Driving the news: The labor market surprised in June with a better-than-expected payroll gain of 147,000, the government said on Thursday.

But a whopping 85% of those job gains came in just two sectors, according to calculations by Mike Konczal, a former Biden economic official: education and health care.Hiring in other sectors — including professional and business services, a catch-all category for white collar jobs — was little changed, the government said.

The big picture: That continues the “frozen job market” trend that has plagued the economy in recent years. 

…

What they’re saying: “We’re in a complex jobs market —it’s not falling apart but the lack of dynamism, the lack of churn and the lack of hiring has been punctuated in the first half of the year,” says ADP chief economist Nela Richardson.

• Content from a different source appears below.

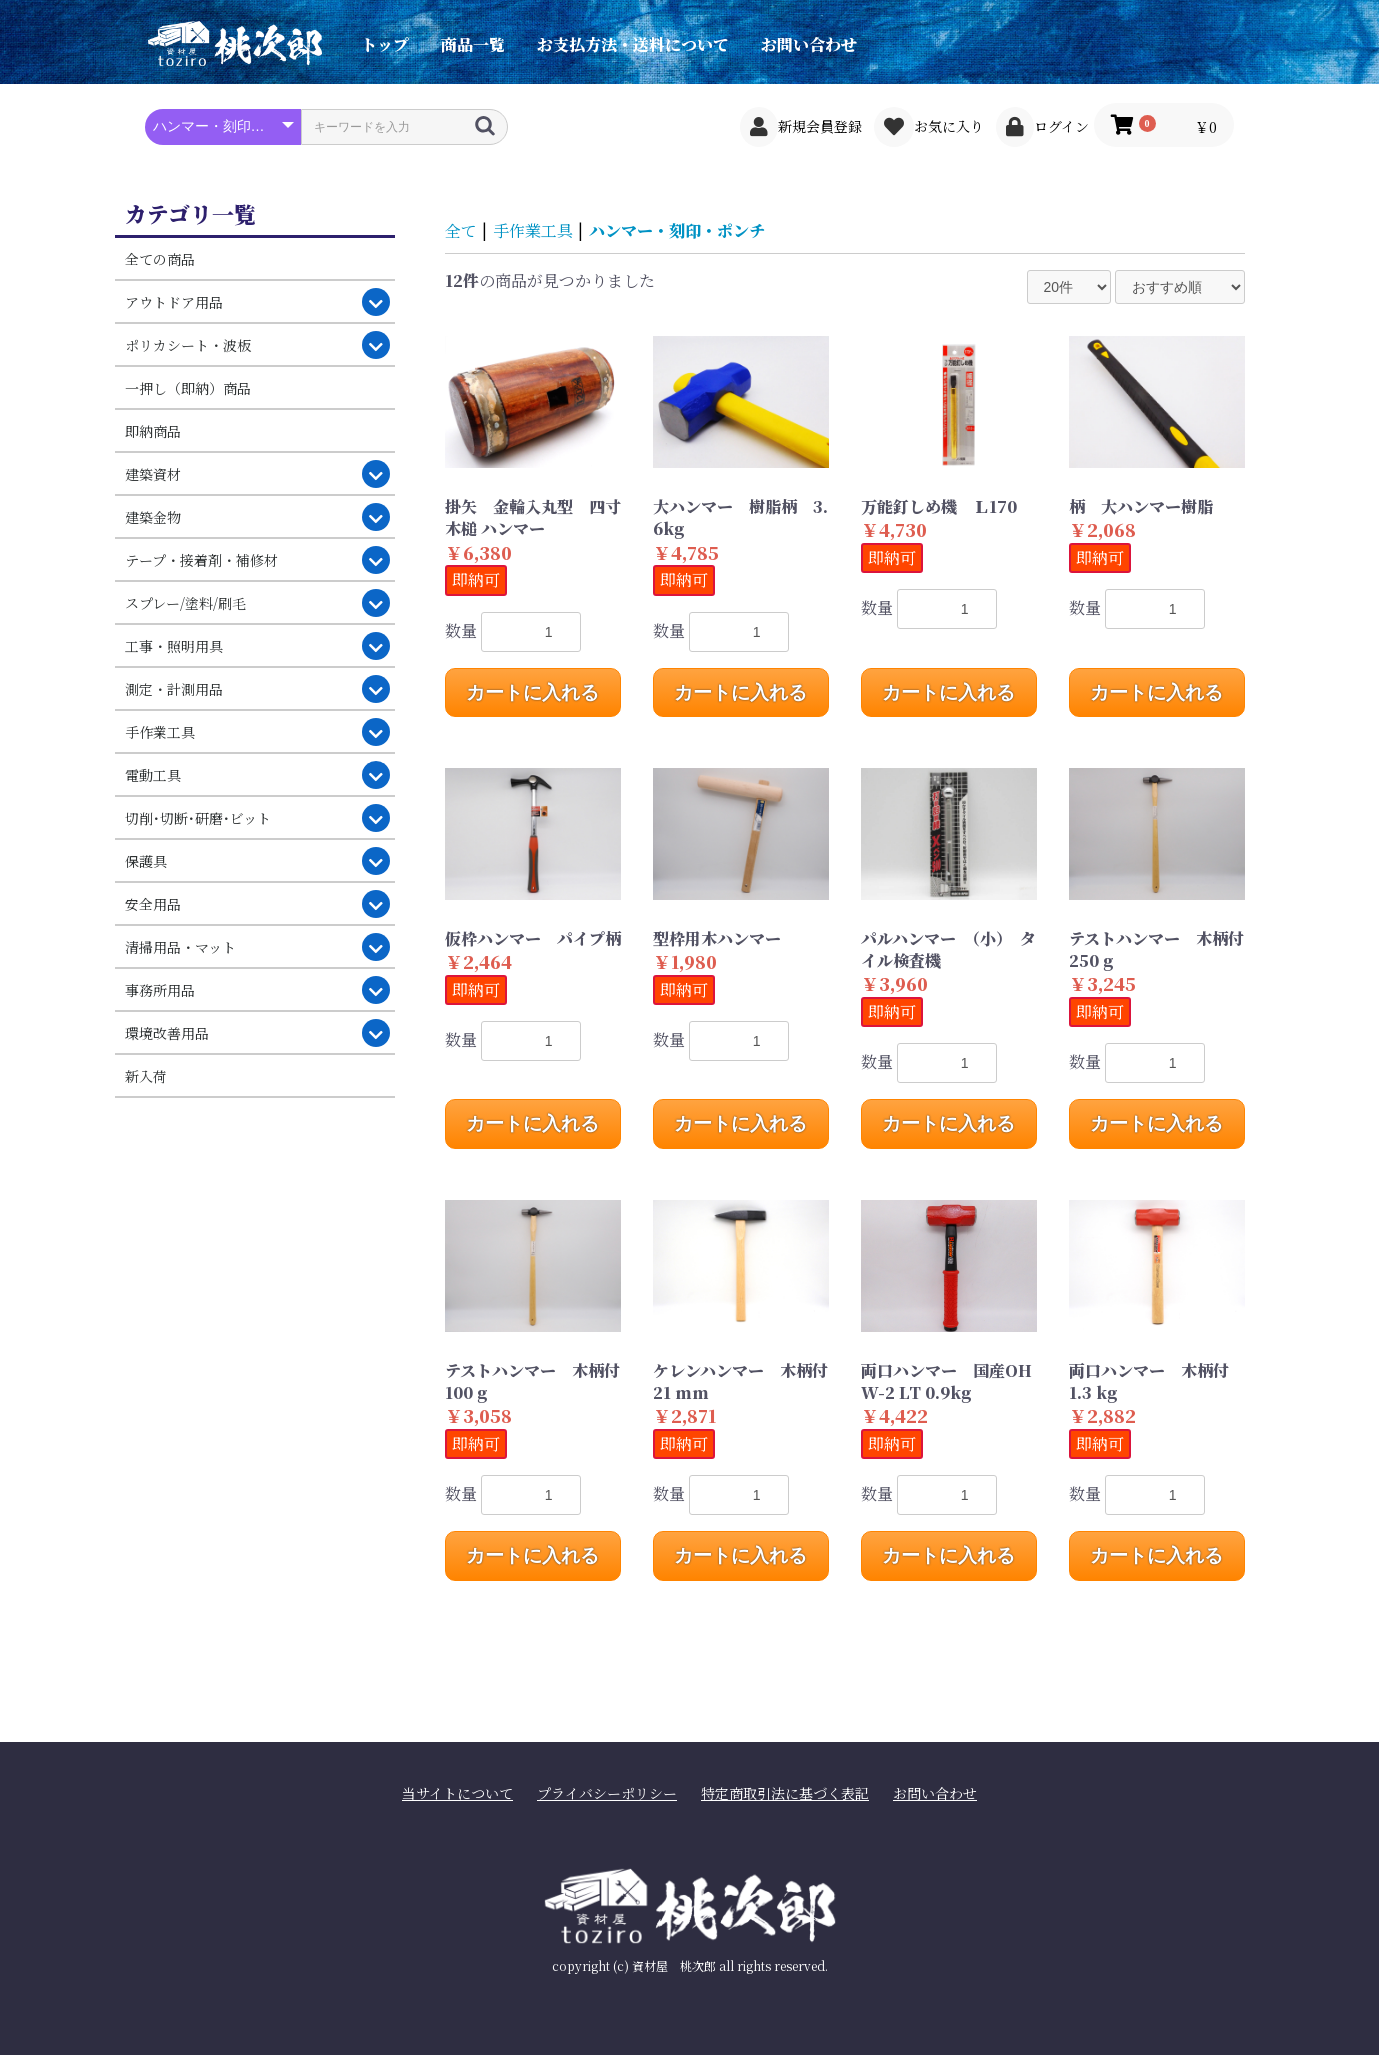  What do you see at coordinates (385, 44) in the screenshot?
I see `トップ` at bounding box center [385, 44].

“Many employers are loath to lay off workers until they see the whites of the eyes of a recession, having had such problems finding suitable workers in the first place,” David Kelly, chief global strategist at J.P. Morgan Asset Management, wrote in a recent note.

The bottom line: If you look only at how many Americans are losing their jobs, this appears to be a pretty terrific labor market. If you look only at how many are being hired for new jobs, it is the weakest in years.

(Note how employment gains have been driven by two sectors that rely heavily on government subsidies: health care and education. This fits nicely with the continued evidence that government employment is a growing factor in job gains.)

This looks to be especially bad news for young workers who are trying to establish careers and acquire assets. Homes are the most unaffordable they’ve been in decades and overall monetary inflation greatly favors those who already own assets while punishing those who have been unlucky enough to have been born too late to cash in on buying real estate 16 or 17 years ago before the central bank began buying up trillions in assets in to inflate home prices.